Ultima giornata del Capitolo

Siamo giunti all’ultimo giorno del Capitolo intermedio e questa mattina la celebrazione eucaristica ha avuto luogo nel santuario centrale di tutta la Terra Santa e della cristianità: il Santo Sepolcro. La santa Messa commemorava proprio la Dedicazione di questa Basilica che è stata presieduta dal padre Custode: davanti alla tomba vuota ha ricordato che fin dal 1333 i Frati Minori si trovano qui per custodire, dimorare e celebrare. Tali azioni descrivono proprio la vocazione e la missione dei “frati della corda”, così come anticamente venivano chiamati i frati dalla gente del luogo. Ha aggiunto che custodire significa annunziare il mistero pasquale nella sua interezza, dimorando e cioè vivendo in Dio per poterlo donare ai fratelli e alle sorelle bisognosi di ricevere parole di speranza. Infine la celebrazione deve rappresentare il modo incessante di lodare Dio per avere dato inizio ad un mondo nuovo, ad una nuova creazione.
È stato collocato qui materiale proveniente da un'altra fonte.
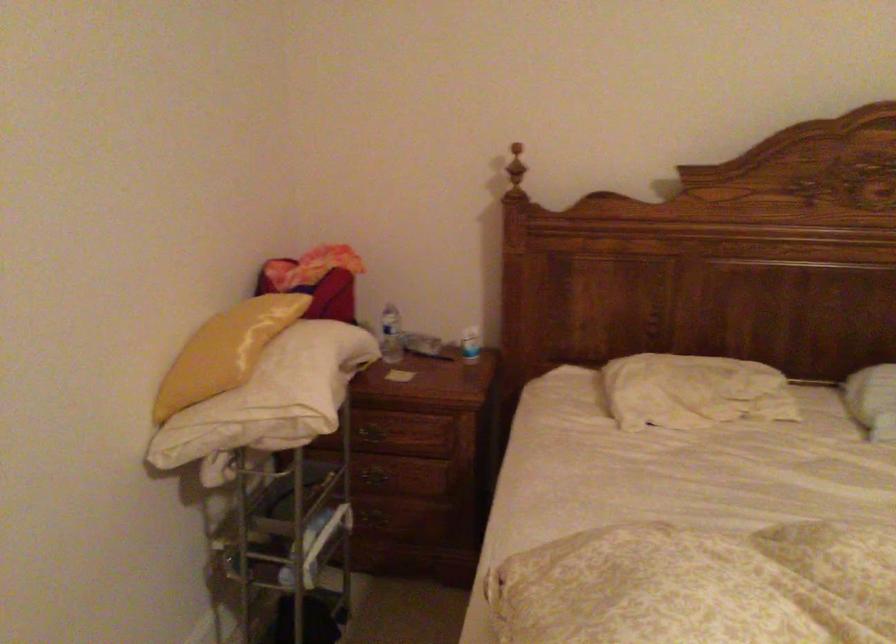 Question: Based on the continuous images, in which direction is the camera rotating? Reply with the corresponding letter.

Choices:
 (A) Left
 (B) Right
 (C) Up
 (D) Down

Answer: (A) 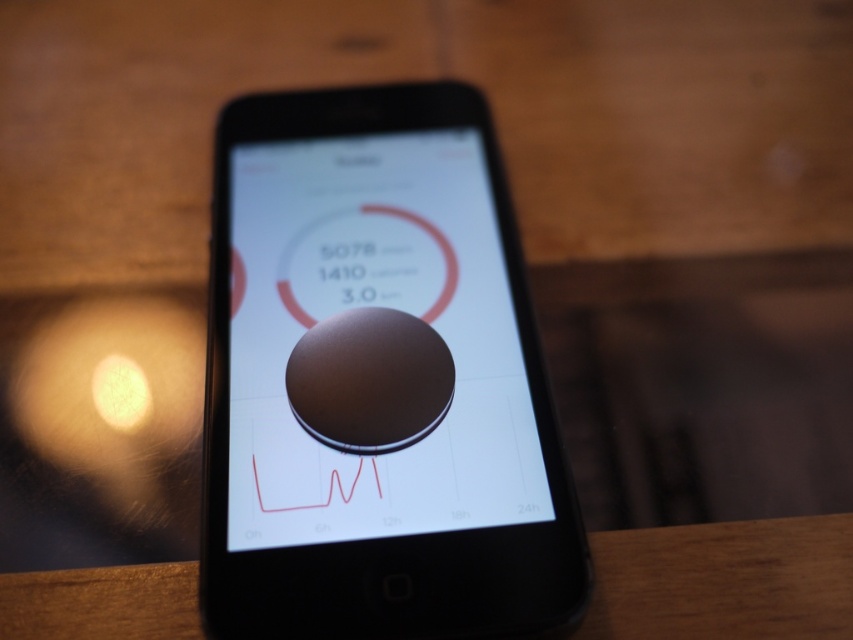 Can you confirm if matte brown circle at center is thinner than wooden table at center?

Incorrect, matte brown circle at center's width is not less than wooden table at center's.

Who is shorter, matte brown circle at center or wooden table at center?

wooden table at center

Identify the location of matte brown circle at center. This screenshot has width=853, height=640. (373, 305).

Where is `matte brown circle at center`? matte brown circle at center is located at coordinates (373, 305). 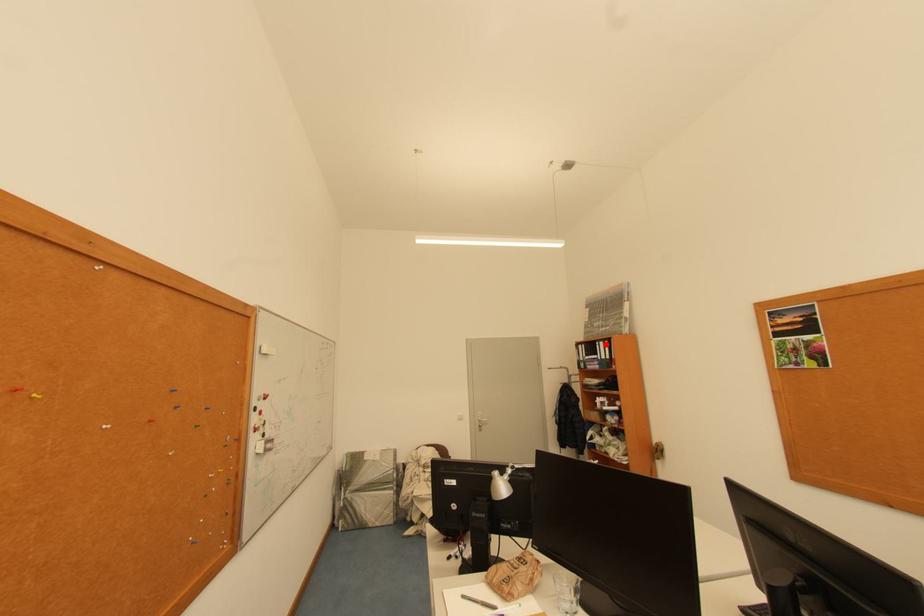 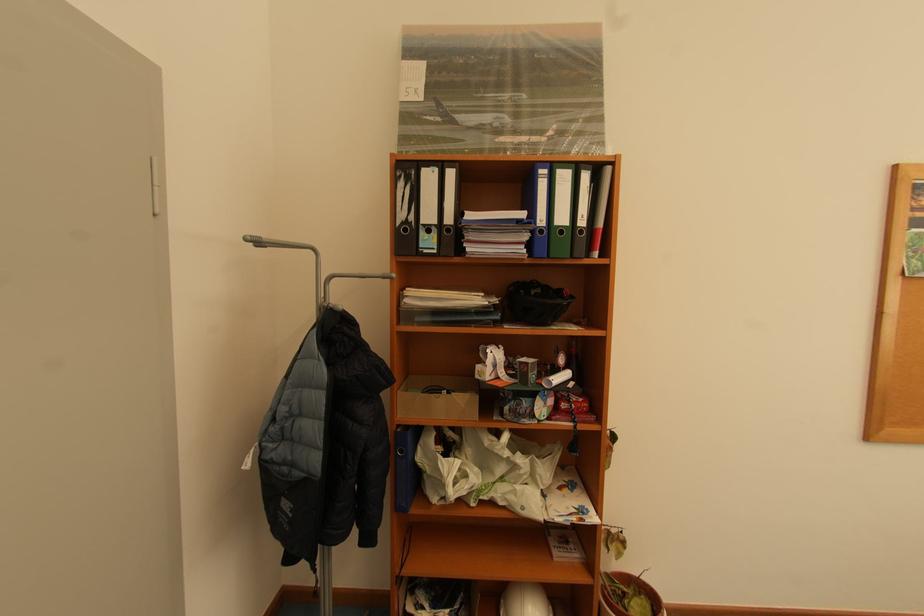 Question: I am providing you with two images of the same scene from different viewpoints. Given a red point in image1, look at the same physical point in image2. Is it:

Choices:
 (A) Closer to the viewpoint
 (B) Farther from the viewpoint

Answer: (A) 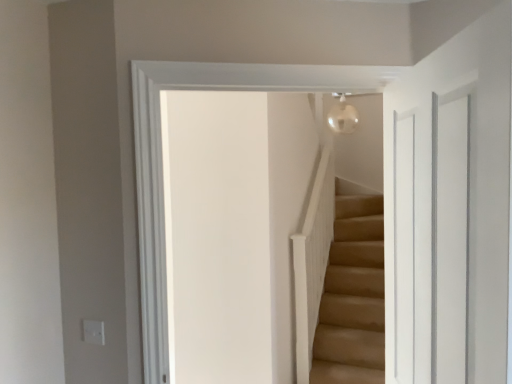 Question: Which is correct: white matte balustrade at upper center is inside transparent glass door at right, or outside of it?

Choices:
 (A) inside
 (B) outside

Answer: (B)

Question: Considering their positions, is white matte balustrade at upper center located in front of or behind transparent glass door at right?

Choices:
 (A) front
 (B) behind

Answer: (B)

Question: From a real-world perspective, is white matte balustrade at upper center above or below transparent glass door at right?

Choices:
 (A) below
 (B) above

Answer: (A)

Question: Considering their positions, is transparent glass door at right located in front of or behind white matte balustrade at upper center?

Choices:
 (A) front
 (B) behind

Answer: (A)

Question: In terms of height, does transparent glass door at right look taller or shorter compared to white matte balustrade at upper center?

Choices:
 (A) short
 (B) tall

Answer: (A)

Question: Is transparent glass door at right spatially inside white matte balustrade at upper center, or outside of it?

Choices:
 (A) inside
 (B) outside

Answer: (B)

Question: From a real-world perspective, is transparent glass door at right physically located above or below white matte balustrade at upper center?

Choices:
 (A) above
 (B) below

Answer: (A) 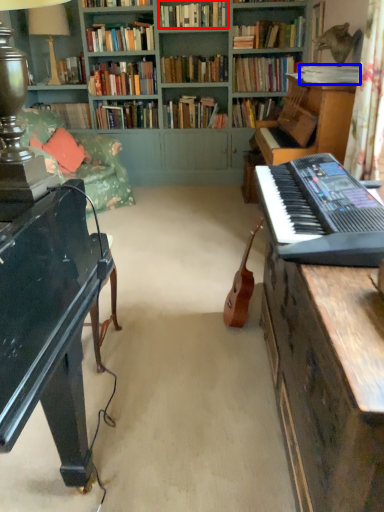 Question: Which of the following is the farthest to the observer, book (highlighted by a red box) or book (highlighted by a blue box)?

Choices:
 (A) book
 (B) book

Answer: (A) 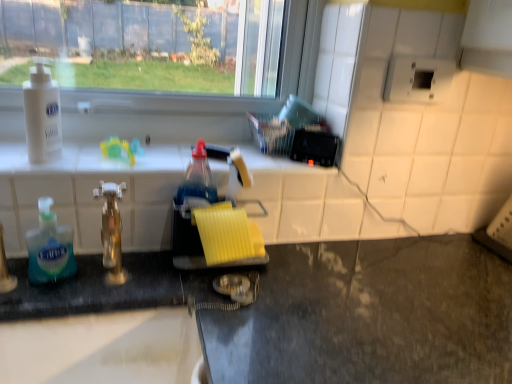 Find the location of `vacant area in front of yellow sponge at center`. vacant area in front of yellow sponge at center is located at coordinates (242, 327). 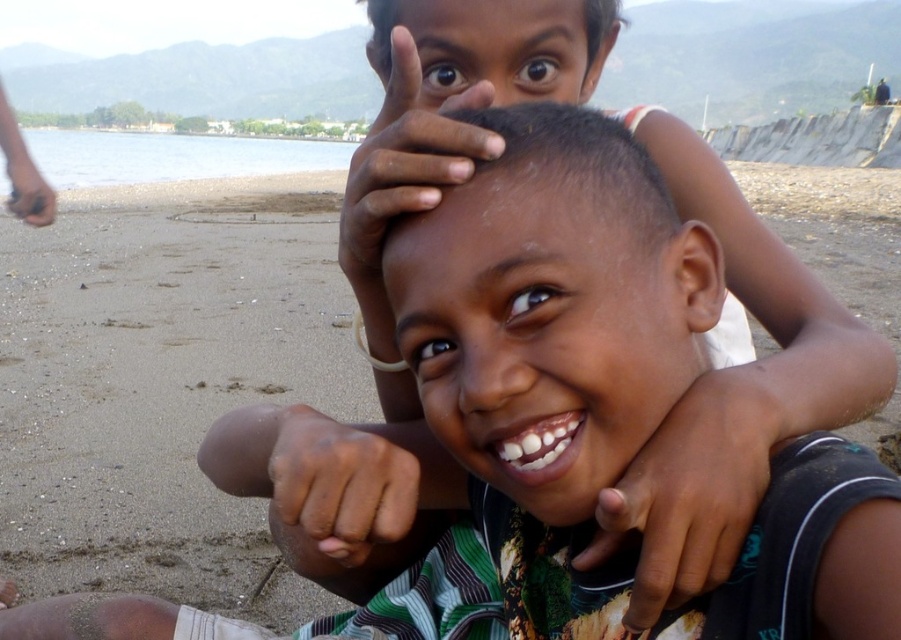 Question: Does dry skin at upper center come behind brown skin hand at lower left?

Choices:
 (A) yes
 (B) no

Answer: (B)

Question: Which point appears closest to the camera in this image?

Choices:
 (A) (29, 193)
 (B) (379, 147)
 (C) (371, 432)
 (D) (662, 500)

Answer: (D)

Question: Is dry skin at upper center below dark skin/flesh colored hand at lower center?

Choices:
 (A) no
 (B) yes

Answer: (A)

Question: Among these objects, which one is farthest from the camera?

Choices:
 (A) dry skin at upper center
 (B) brown skin hand at lower left
 (C) dark skin hand at center
 (D) dark skin/flesh colored hand at lower center

Answer: (B)

Question: Which of the following is the closest to the observer?

Choices:
 (A) (438, 195)
 (B) (324, 419)

Answer: (A)

Question: Can you confirm if dry skin at upper center is positioned below brown skin hand at lower left?

Choices:
 (A) yes
 (B) no

Answer: (A) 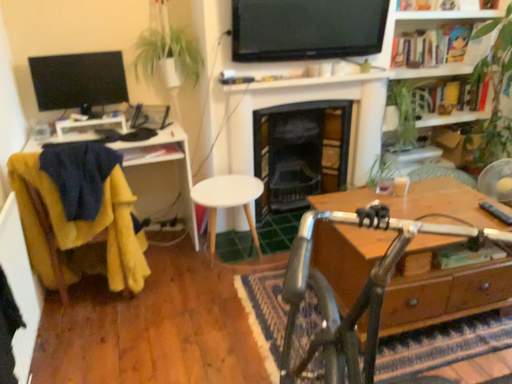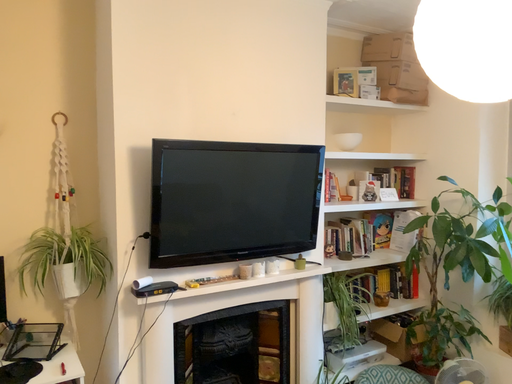 Question: Which way did the camera rotate in the video?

I frati si sono quindi spostati nella sala capitolare per concludere i lavori; nella prima sessione sono state votate e approvate le decisioni. In un secondo momento è stato proposto e corretto il testo del messaggio conclusivo del Capitolo. Nel pomeriggio la sessione conclusiva è iniziata con la firma da parte di tutti i Capitolari sui documenti a cui ha fatto seguito un intenso momento di preghiera di ringraziamento. Il padre Custode, prima di dichiarare concluso ufficialmente il Capitolo ha invitato i frati a compiere un gesto di devozione alla Parola, che è stata al centro della sala capitolare per l’intera durata dei lavori, mentre ricevevano il documento finale che porteranno nelle loro fraternità. Per tutti è stato un giorno ricco di emozioni; ora al Discretorio spetta il compito di attuare quanto detto, ascoltato e Capito(lo)!